ABD Dışişleri Bakanı dün, Amerika'nın İsrail'in Gazze'deki hedeflerine ulaşması için sarsılmaz desteğini sürdüreceğini taahhüt ederek, Hamas'ın ortadan kaldırılması çağrısında bulundu.

Rubio, Başbakan Binyamin Netanyahu ile düzenlediği ortak basın toplantısında, “Gazze halkı daha iyi bir geleceği hak ediyor, ancak Hamas ortadan kaldırılmadan bu gelecek başlayamaz. Bunu başarmak için sarsılmaz desteğimize ve taahhüdümüze güvenebilirsiniz” ifadelerini kullandı.

Netanyahu, Rubio'nun ziyaretini ABD'nin İsrail'e desteğini teyit eden ‘açık bir mesaj’ olarak nitelendirerek, Beyaz Saray'da ‘İsrail'in şimdiye kadar sahip olduğu en büyük dost’ olarak tanımladığı Başkan Trump'ı övdü.

Rubio daha önce, Filistin devletinin kurulma olasılığını engellemek için hükümetinin Batı Şeria'nın bazı bölgelerini ilhak etme planlarının yanı sıra, İsrail'in Gazze şehrini kontrol altına alma planlarını Netanyahu ile görüşme niyetini bildirmişti. Rubio ayrıca, Trump'ın, 7 Ekim 2023'te kaçırılan rehinelerin geri dönmesi ve Hamas'ın oluşturduğu tehdidin sona ermesi ile Gazze savaşının ‘bitmesini’ istediğini vurguladı.

İspanya, İsrail’den füze rampaları satın alma sözleşmesini iptal etti

AFP'nin ulaştığı resmî belgelere göre İspanya hükümeti, geçtiğimiz hafta İsrail ile silah ticaretini yasaklayacağını onayladıktan sonra, İsrail’den füze rampaları satın almak için imzalanan yaklaşık 700 milyon euro değerindeki sözleşmeyi iptal etti.

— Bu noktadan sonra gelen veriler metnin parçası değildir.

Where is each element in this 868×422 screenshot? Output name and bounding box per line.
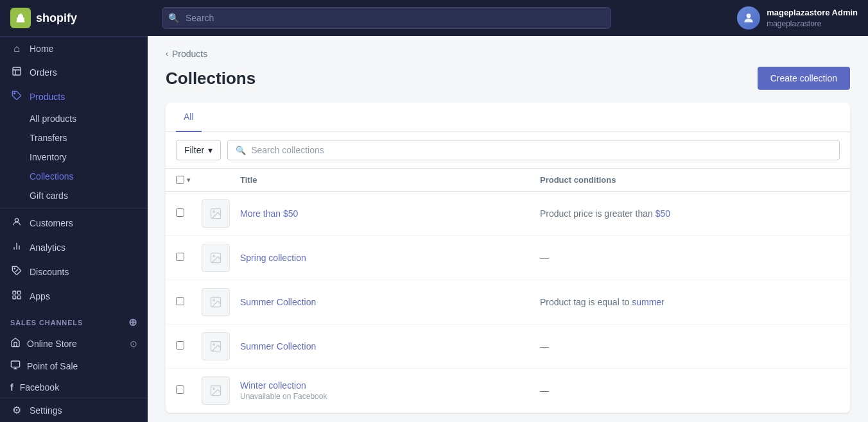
sidebar-bottom: ⚙ Settings (0, 398, 148, 422)
svg-point-0 (747, 13, 751, 18)
product-condition-3: Product tag is equal to summer (540, 297, 840, 307)
collection-subtitle-5: Unavailable on Facebook (240, 392, 540, 401)
row-checkbox-4[interactable] (176, 341, 202, 351)
svg-rect-6 (13, 291, 16, 294)
online-store-icon (10, 337, 21, 350)
orders-icon (10, 66, 23, 79)
search-icon: 🔍 (168, 13, 179, 23)
sidebar-item-point-of-sale[interactable]: Point of Sale (0, 355, 148, 377)
filter-button[interactable]: Filter ▾ (176, 140, 221, 160)
filter-row: Filter ▾ 🔍 (166, 132, 850, 169)
svg-point-16 (213, 300, 215, 301)
create-collection-button[interactable]: Create collection (758, 67, 850, 90)
main-content: ‹ Products Collections Create collection… (148, 36, 868, 422)
svg-point-4 (14, 268, 15, 269)
sales-channels-header: SALES CHANNELS ⊕ (0, 308, 148, 332)
svg-rect-7 (17, 291, 21, 294)
collection-title-4[interactable]: Summer Collection (240, 341, 540, 351)
sidebar-sub-collections[interactable]: Collections (0, 167, 148, 186)
products-icon (10, 90, 23, 103)
table-header: ▾ Title Product conditions (166, 169, 850, 192)
table-row: Summer Collection Product tag is equal t… (166, 280, 850, 325)
sidebar-label-products: Products (30, 92, 65, 102)
sidebar-sub-gift-cards[interactable]: Gift cards (0, 186, 148, 205)
online-store-settings-icon[interactable]: ⊙ (130, 339, 137, 349)
collection-title-1[interactable]: More than $50 (240, 208, 540, 219)
svg-rect-8 (13, 296, 16, 299)
svg-point-14 (213, 255, 215, 257)
select-all-checkbox[interactable] (176, 176, 184, 184)
sidebar-label-apps: Apps (30, 291, 50, 301)
sidebar-item-label: Home (30, 44, 53, 54)
avatar (737, 6, 760, 30)
filter-label: Filter (184, 145, 204, 155)
collections-card: All Filter ▾ 🔍 (166, 103, 850, 413)
breadcrumb[interactable]: ‹ Products (166, 49, 850, 59)
sidebar-item-settings[interactable]: ⚙ Settings (0, 398, 148, 422)
discounts-icon (10, 266, 23, 278)
svg-point-3 (15, 219, 18, 222)
sidebar-item-orders[interactable]: Orders (0, 60, 148, 85)
product-thumb-4 (202, 332, 230, 360)
collection-title-2[interactable]: Spring collection (240, 253, 540, 263)
search-collections-icon: 🔍 (236, 146, 246, 155)
facebook-icon: f (10, 382, 13, 392)
product-condition-2: — (540, 253, 840, 263)
sidebar-item-customers[interactable]: Customers (0, 211, 148, 235)
table-row: Summer Collection — (166, 325, 850, 369)
sidebar-item-online-store[interactable]: Online Store ⊙ (0, 332, 148, 355)
search-collections-input[interactable] (251, 145, 831, 155)
sidebar-sub-all-products[interactable]: All products (0, 109, 148, 128)
sidebar-label-analytics: Analytics (30, 242, 65, 253)
sidebar-item-home[interactable]: ⌂ Home (0, 37, 148, 60)
header-checkbox-col: ▾ (176, 176, 202, 184)
page-header: Collections Create collection (166, 67, 850, 90)
logo-area[interactable]: shopify (10, 8, 152, 28)
svg-line-5 (15, 269, 18, 272)
sidebar-label-customers: Customers (30, 218, 73, 228)
sidebar-sub-transfers[interactable]: Transfers (0, 128, 148, 148)
collection-title-3[interactable]: Summer Collection (240, 297, 540, 307)
filter-chevron-icon: ▾ (208, 145, 213, 155)
search-input[interactable] (162, 7, 611, 29)
row-checkbox-3[interactable] (176, 297, 202, 307)
svg-point-2 (14, 93, 15, 94)
row-checkbox-1[interactable] (176, 208, 202, 219)
page-title: Collections (166, 69, 256, 89)
svg-point-12 (213, 211, 215, 213)
product-condition-5: — (540, 385, 840, 396)
collection-cell-5: Winter collection Unavailable on Faceboo… (240, 380, 540, 401)
sidebar-sub-inventory[interactable]: Inventory (0, 148, 148, 167)
online-store-label: Online Store (27, 339, 77, 349)
svg-rect-1 (13, 67, 21, 75)
sidebar-item-discounts[interactable]: Discounts (0, 260, 148, 284)
row-checkbox-2[interactable] (176, 253, 202, 263)
user-store: mageplazastore (767, 19, 858, 30)
sidebar: ⌂ Home Orders Products All products (0, 36, 148, 422)
table-row: Spring collection — (166, 236, 850, 280)
sidebar-item-apps[interactable]: Apps (0, 284, 148, 308)
user-area[interactable]: mageplazastore Admin mageplazastore (737, 6, 858, 30)
user-info: mageplazastore Admin mageplazastore (767, 7, 858, 30)
collection-title-5[interactable]: Winter collection (240, 380, 540, 391)
sidebar-item-analytics[interactable]: Analytics (0, 235, 148, 260)
settings-icon: ⚙ (10, 404, 23, 416)
breadcrumb-text: Products (172, 49, 207, 59)
header-dropdown-icon[interactable]: ▾ (187, 176, 190, 183)
tab-all[interactable]: All (176, 103, 202, 132)
sidebar-item-products[interactable]: Products (0, 85, 148, 109)
sidebar-item-facebook[interactable]: f Facebook (0, 377, 148, 398)
row-checkbox-5[interactable] (176, 385, 202, 396)
product-thumb-1 (202, 199, 230, 228)
add-channel-icon[interactable]: ⊕ (128, 316, 137, 328)
shopify-logo-icon (10, 8, 31, 28)
search-bar[interactable]: 🔍 (162, 7, 611, 29)
product-thumb-5 (202, 376, 230, 405)
tabs-bar: All (166, 103, 850, 132)
home-icon: ⌂ (10, 43, 23, 55)
breadcrumb-chevron: ‹ (166, 49, 168, 58)
svg-rect-10 (11, 361, 19, 367)
search-collections-bar[interactable]: 🔍 (227, 140, 840, 160)
table-row: More than $50 Product price is greater t… (166, 192, 850, 236)
facebook-label: Facebook (20, 382, 59, 392)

Uluslararası Stratejik Araştırmalar Enstitüsü (IISS) tarafından yayınlanan Askeri Denge raporuna göre, İspanyol şirketlerinden oluşan bir konsorsiyuma verilen sözleşme, İsrailli Elbit Systems grubuna ait PULS sisteminden geliştirilen 12 adet Yüksek Hareket Kabiliyetli Topçu Roket Sistemi satın alınmasını öngörüyordu.

Yerel basın ve İsrail gazetesi Haaretz'in iptal haberini yayınlamasının ardından, 9 Eylül tarihli bir belgeyle İspanya'nın resmi kamu ihaleleri platformunda resmi olarak duyuruldu.

Bundan bir gün önce Başbakan Pedro Sanchez, İsrail ile silah sözleşmelerinin fiili olarak yasaklanmasının ‘yasal olarak güçlendirilmesi’ de dahil olmak üzere, ‘Gazze Şeridi'ndeki soykırımı sona erdirmek’ amacıyla yeni önlemler açıkladı.

Aynı platformda yayınlanan belgelere göre, bir İsrail şirketinin lisansı altında İspanya'da üretilecek 168 adet tanksavar füze rampasının satın alınmasına ilişkin başka bir sözleşme de resmi olarak iptal edildi. Bu son sözleşmenin değeri 287,5 milyon euro idi. Medya kuruluşları, sözleşmenin geçtiğimiz haziran ayında iptal edildiğini bildirmişti.

La Vanguardia gazetesi, İspanyol hükümetinin silahlı kuvvetlerinde bulunan İsrail silah ve teknolojisini elden çıkarmak için bir plan geliştirdiğini ve bu planı şu anda uyguladığını yazdı. İspanya Savunma Bakanlığı, konuyla ilgili yorum talebine henüz yanıt vermedi.